From the line with "سؤالكم أو رأيكم" to the line with "ДОБРОВОЛЬСКИЙ", output every line below exactly, both ends included. Skip the pictures.

════════════════════

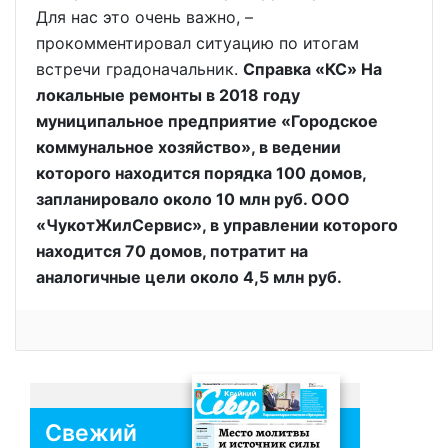
Для нас это очень важно, –
прокомментировал ситуацию по итогам
встречи градоначальник.
Справка «КС» На
локальные ремонты в 2018 году
муниципальное предприятие «Городское
коммунальное хозяйство», в ведении
которого находится порядка 100 домов,
запланировало около 10 млн руб. ООО
«ЧукотЖилСервис», в управлении которого
находится 70 домов, потратит на
аналогичные цели около 4,5 млн руб.
Свежий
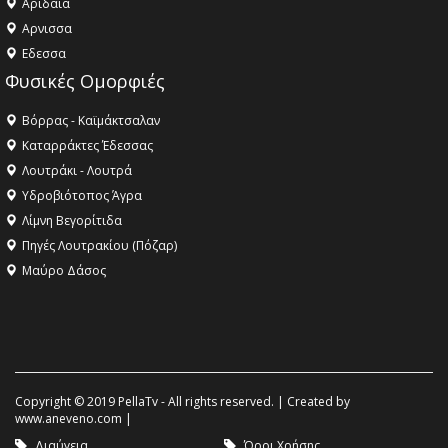
Αριδαία
Aρνισσα
Eδεσσα
Φυσικές Ομορφιές
Βόρρας - Καϊμάκτσαλαν
Καταρράκτες Έδεσσας
Λουτράκι - Λουτρά
Υδροβιότοπος Άγρα
Λίμνη Βεγορίτιδα
Πηγές Λουτρακίου (Πόζαρ)
Μαύρο Δάσος
Copyright © 2019 PellaTv - All rights reserved. | Created by
www.aneveno.com
|
Διαύγεια
Όροι Χρήσης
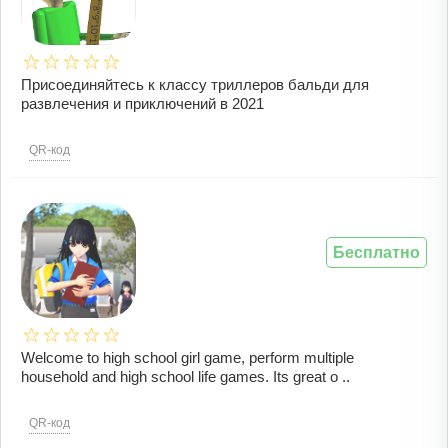
Присоединяйтесь к классу триллеров бальди для
развлечения и приключений в 2021
QR-код
Бесплатно
Welcome to high school girl game, perform multiple
household and high school life games. Its great o ..
QR-код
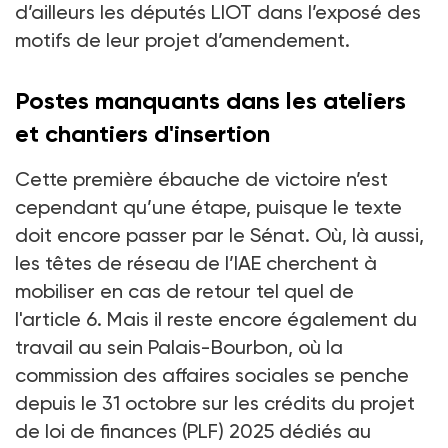
d’ailleurs les députés LIOT dans l’exposé des
motifs de leur projet d’amendement.
Postes manquants dans les ateliers
et chantiers d'insertion
Cette première ébauche de victoire n’est
cependant qu’une étape, puisque le texte
doit encore passer par le Sénat. Où, là aussi,
les têtes de réseau de l’IAE cherchent à
mobiliser en cas de retour tel quel de
l'article
6. Mais il reste encore également du
travail au sein Palais-Bourbon, où la
commission des affaires sociales se penche
depuis le 31
octobre sur les crédits du projet
de loi de finances (PLF) 2025 dédiés au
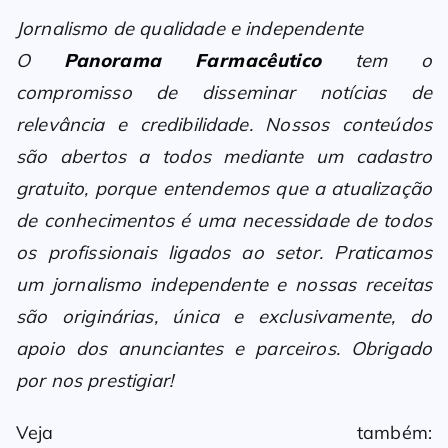
Jornalismo de qualidade e independente
O
Panorama Farmacêutico
tem o
compromisso de disseminar notícias de
relevância e credibilidade. Nossos conteúdos
são abertos a todos mediante um cadastro
gratuito, porque entendemos que a atualização
de conhecimentos é uma necessidade de todos
os profissionais ligados ao setor. Praticamos
um jornalismo independente e nossas receitas
são originárias, única e exclusivamente, do
apoio dos anunciantes e parceiros. Obrigado
por nos prestigiar!
Veja também:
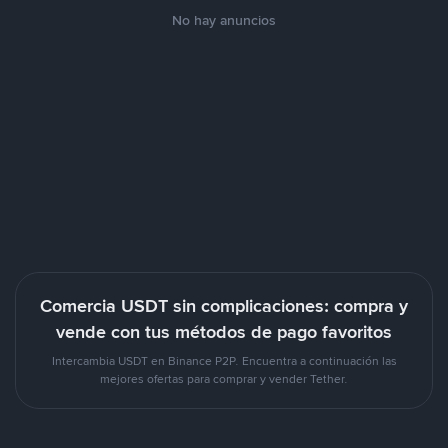
No hay anuncios
Comercia USDT sin complicaciones: compra y
vende con tus métodos de pago favoritos
Intercambia USDT en Binance P2P. Encuentra a continuación las
mejores ofertas para comprar y vender Tether.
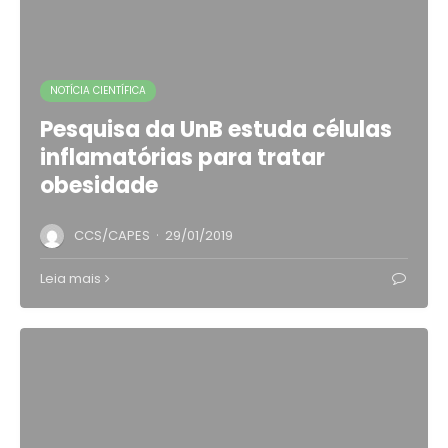
NOTÍCIA CIENTÍFICA
Pesquisa da UnB estuda células
inflamatórias para tratar
obesidade
·
CCS/CAPES
29/01/2019
Leia mais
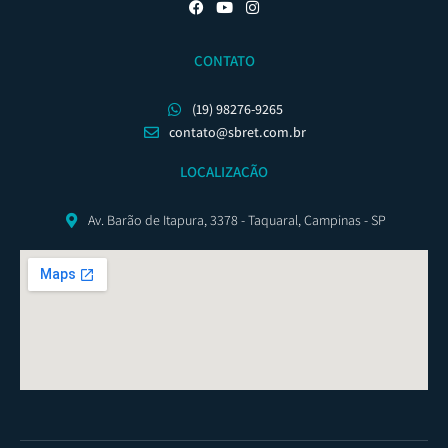
CONTATO
(19) 98276-9265
contato@sbret.com.br
LOCALIZAÇÃO
Av. Barão de Itapura, 3378 - Taquaral, Campinas - SP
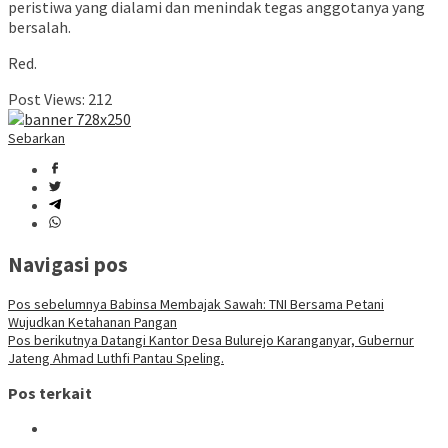
peristiwa yang dialami dan menindak tegas anggotanya yang
bersalah.
Red.
Post Views:
212
Sebarkan
Navigasi pos
Pos sebelumnya
Babinsa Membajak Sawah: TNI Bersama Petani
Wujudkan Ketahanan Pangan
Pos berikutnya
Datangi Kantor Desa Bulurejo Karanganyar, Gubernur
Jateng Ahmad Luthfi Pantau Speling.
Pos terkait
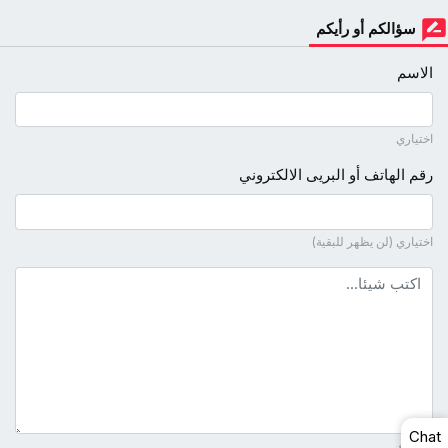
سؤالكم أو رأيكم
الاسم
اختياري
رقم الهاتف أو البريى الالكتروني
اختياري (لن يظهر للبقية)
نص التعليق
Chat
ضروري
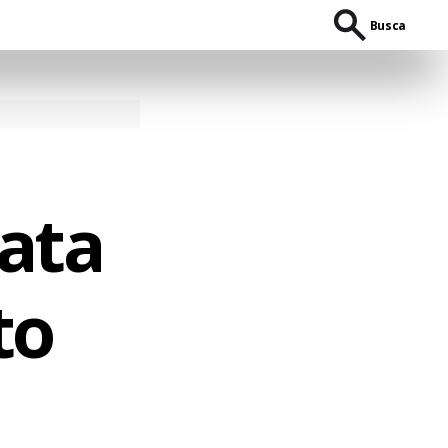
Busca
rata
to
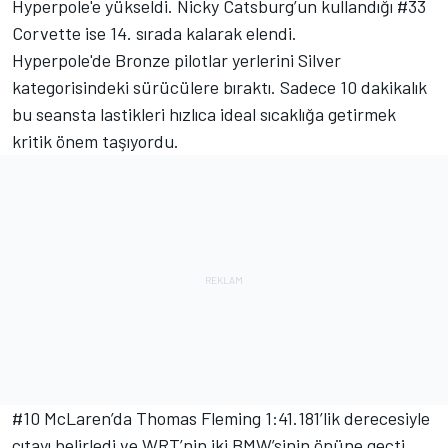
Hyperpole'e yükseldi. Nicky Catsburg’un kullandığı #33
Corvette ise 14. sırada kalarak elendi.
Hyperpole'de Bronze pilotlar yerlerini Silver
kategorisindeki sürücülere bıraktı. Sadece 10 dakikalık
bu seansta lastikleri hızlıca ideal sıcaklığa getirmek
kritik önem taşıyordu.
#10 McLaren’da Thomas Fleming 1:41.181’lik derecesiyle
çıtayı belirledi ve WRT’nin iki BMW’sinin önüne geçti.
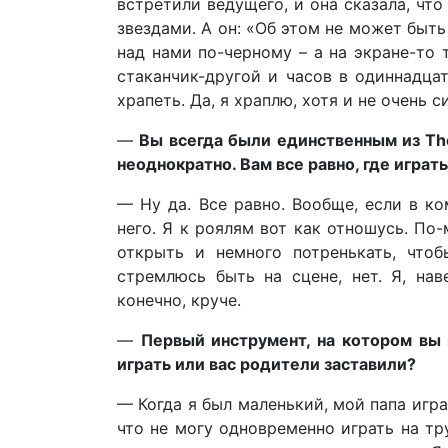
встретили ведущего, и она сказала, чт
звездами. А он: «Об этом не может быть
над нами по-черному – а на экране-то 
стаканчик-другой и часов в одиннадца
храпеть. Да, я храплю, хотя и не очень с
—
Вы всегда были единственным из The 
неоднократно. Вам все равно, где играть 
— Ну да. Все равно. Вообще, если в ко
него. Я к роялям вот как отношусь. По
открыть и немного потренькать, что
стремлюсь быть на сцене, нет. Я, на
конечно, круче.
—
Первый инструмент, на котором вы н
играть или вас родители заставили?
— Когда я был маленький, мой папа игра
что не могу одновременно играть на тру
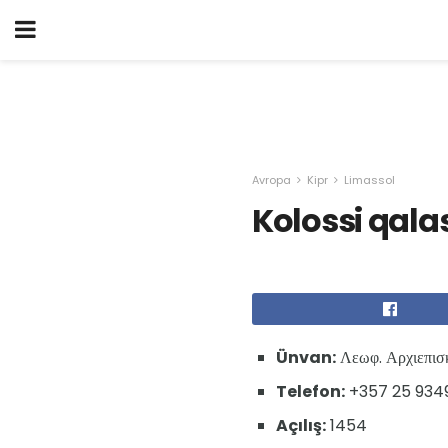
Avropa
Kipr
Limassol
Kolossi qala
Ünvan:
Λεωφ. Αρχιεπισκ
Telefon:
+357 25 934
Açılış:
1454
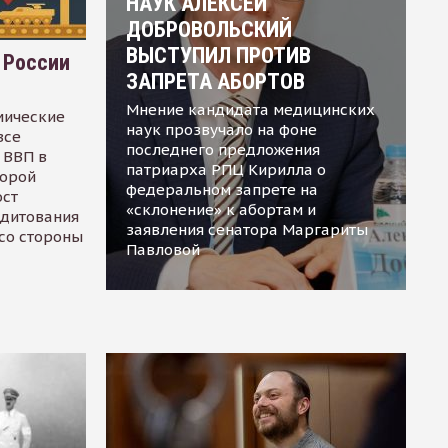
НАУК АЛЕКСЕЙ
ДОБРОВОЛЬСКИЙ
ВЫСТУПИЛ ПРОТИВ
 России
ЗАПРЕТА АБОРТОВ
Мнение кандидата медицинских
мические
наук прозвучало на фоне
все
последнего предложения
 ВВП в
патриарха РПЦ Кирилла о
торой
федеральном запрете на
ост
«склонение» к абортам и
едитования
заявления сенатора Маргариты
 со стороны
Павловой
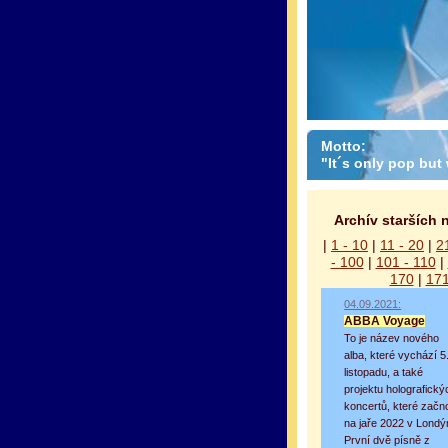
Motto:
"It´s only pop but w
Archív starších 
|
1 - 10
|
11 - 20
|
2
- 100
|
101 - 110
|
170
|
171
04.09.2021:
ABBA Voyage
To je název nového
alba, které vychází 5
listopadu, a také
projektu holografický
koncertů, které začn
na jaře 2022 v Londý
První dvě písně z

════════════════════

Response:
سؤالكم أو رأيكم
الاسم
اختياري
رقم الهاتف أو البريى الالكتروني
اختياري (لن يظهر للبقية)
نص التعليق
Chat
ضروري
Busca
rata
to
Hyperpole'e yükseldi. Nicky Catsburg’un kullandığı #33
Corvette ise 14. sırada kalarak elendi.
Hyperpole'de Bronze pilotlar yerlerini Silver
kategorisindeki sürücülere bıraktı. Sadece 10 dakikalık
bu seansta lastikleri hızlıca ideal sıcaklığa getirmek
kritik önem taşıyordu.
#10 McLaren’da Thomas Fleming 1:41.181’lik derecesiyle
çıtayı belirledi ve WRT’nin iki BMW’sinin önüne geçti.
встретили ведущего, и она сказала, чт
звездами. А он: «Об этом не может быть
над нами по-черному – а на экране-то 
стаканчик-другой и часов в одиннадца
храпеть. Да, я храплю, хотя и не очень с
—
Вы всегда были единственным из The 
неоднократно. Вам все равно, где играть 
— Ну да. Все равно. Вообще, если в ко
него. Я к роялям вот как отношусь. По
открыть и немного потренькать, что
стремлюсь быть на сцене, нет. Я, на
конечно, круче.
—
Первый инструмент, на котором вы н
играть или вас родители заставили?
— Когда я был маленький, мой папа игра
что не могу одновременно играть на тру
Avropa
Kipr
Limassol
Kolossi qala
Ünvan:
Λεωφ. Αρχιεπισκ
Telefon:
+357 25 934
Açılış:
1454
НАУК АЛЕКСЕЙ
ДОБРОВОЛЬСКИЙ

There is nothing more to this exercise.